Problem: Each entry below is to be restated word for word, with no pictures carried over.

Extracted data entries
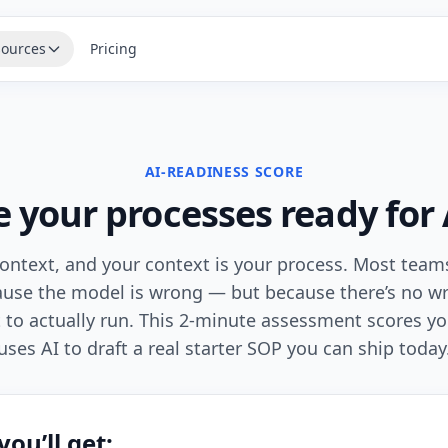
ources
Pricing
AI-READINESS SCORE
e your processes ready for 
ontext, and your context is your process. Most teams
cause the model is wrong — but because there’s no wr
t to actually run. This 2-minute assessment scores y
uses AI to draft a real starter SOP you can ship today
ou’ll get:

Written solution:
ources
Pricing
AI-READINESS SCORE
e your processes ready for 
ontext, and your context is your process. Most teams
cause the model is wrong — but because there’s no wr
t to actually run. This 2-minute assessment scores y
uses AI to draft a real starter SOP you can ship today
ou’ll get:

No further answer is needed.